06-03-2014 06:06 PM
This is my first time to use glmselect with lasso options. However the procedure ends very quickly, always 2 steps. I changed the STOP options but no luck. And the result is really bad, R^2 is below 0.3. Don't understand why it just stops.
I have more than 200 IV and only 1 DV (50 records).
Thanks for you input.
06-04-2014 08:58 AM
Any messages in the log, or in the output? It may be that your 200 IV are highly correlated, and so only two steps are needed to find an optimal set. However, it is hard to tell without more information.
06-04-2014 10:11 AM
if I specify selection=lasso(stop=ADJRSQ); then SAS stop in 2 steps and show:
Selection stopped at a local maximum of the AdjRSq criterion.
If I specify selection=lasso(stop=SBC);then SAS stop in 2 steps and show:
Selection stopped at a local minimum of the SBC criterion.
I only get 2 variables. The AdjRSq is pretty low in either test unless I specify steps=20. With STEPS option, the AdjRSq increases, However the purpose of using lasso is to avoid overfitting. I look at the variables and I believe STEPS is giving me overfitting result.

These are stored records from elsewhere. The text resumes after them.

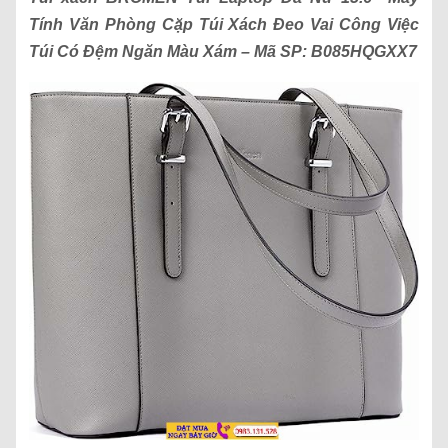
Tính Văn Phòng Cặp Túi Xách Đeo Vai Công Việc
Túi Có Đệm Ngăn Màu Xám
– Mã SP:
B085HQGXX7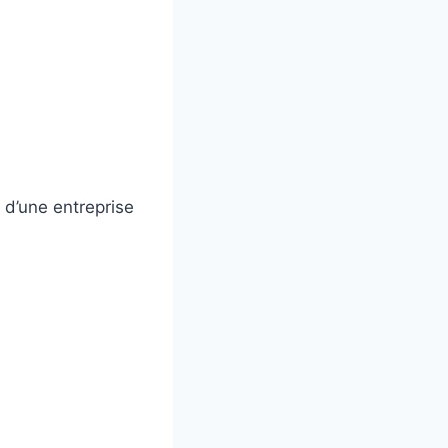
 d’une entreprise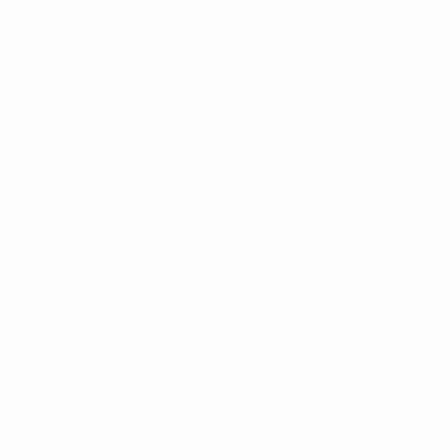
27 September 2026
01 Oktober 2026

Look at the correlation between those variables, don't believe all of them are strongly correlated.
Thanks for your help
06-04-2014 01:22 PM
This got me thinking a little bit. I used the example in the SAS/STAT 13.1 documentation, with changes. First, I ran:
proc glmselect data=sashelp.Leutrain plots=coefficients;
model y = x1-x7129/
This stopped after four steps. Then I ran:
proc glmselect data=sashelp.Leutrain /*valdata=sashelp.Leutest*/
model y = x1-x7129/
And this went out the full 20 steps, with the optimal value at step 20. OK, what happened when I did not include the steps= option? Well, the adjRsq criterion actually went down with the inclusion of the fifth predictor, and thus, the procedure stops, with an adjusted Rsq of 0.6132. I think this is what is happening with your data. I can get all sorts of answers from this dataset, based on a combination of options.
My personal preferences might be to minimize PRESS, rather than maximizing adjusted Rsquare or minimizing information criteria, especially if I were trying to build a predictive model.